AÑO 1842
Nos encontramos en París, Francia, exactamente en la pomposa época victoriana. Las mujeres pasean por las calles luciendo grandes y elaborados peinados, mientras abanican sus rostros y modelan elegantes vestidos que hacen énfasis los importantes rangos sociales que ostentan; los hombres enfundados en trajes las escoltan, los sombreros de copa les ciñen la cabeza.
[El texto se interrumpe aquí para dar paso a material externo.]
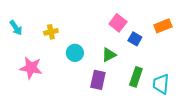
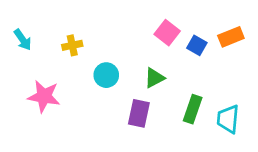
blue square: (135, 39) -> (197, 45), moved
Todo parece transcurrir de manera normal a los ojos de los humanos; la sociedad está claramente dividida en clases sociales: la alta, la media y la baja. Los prejuicios existen; la época es conservadora a más no poder; las personas con riqueza dominan el país. Pero nadie imagina los seres que se esconden entre las sombras: vampiros, licántropos, cambiaformas, brujos, gitanos. Todos son cazados por la Inquisición liderada por el Papa. Algunos aún creen que sólo son rumores y fantasías; otros, que han tenido la mala fortuna de encontrarse cara a cara con uno de estos seres, han vivido para contar su terrorífica historia y están convencidos de su existencia, del peligro que representa convivir con ellos, rondando por ahí, camuflando su naturaleza, haciéndose pasar por simples mortales, atacando cuando menos uno lo espera.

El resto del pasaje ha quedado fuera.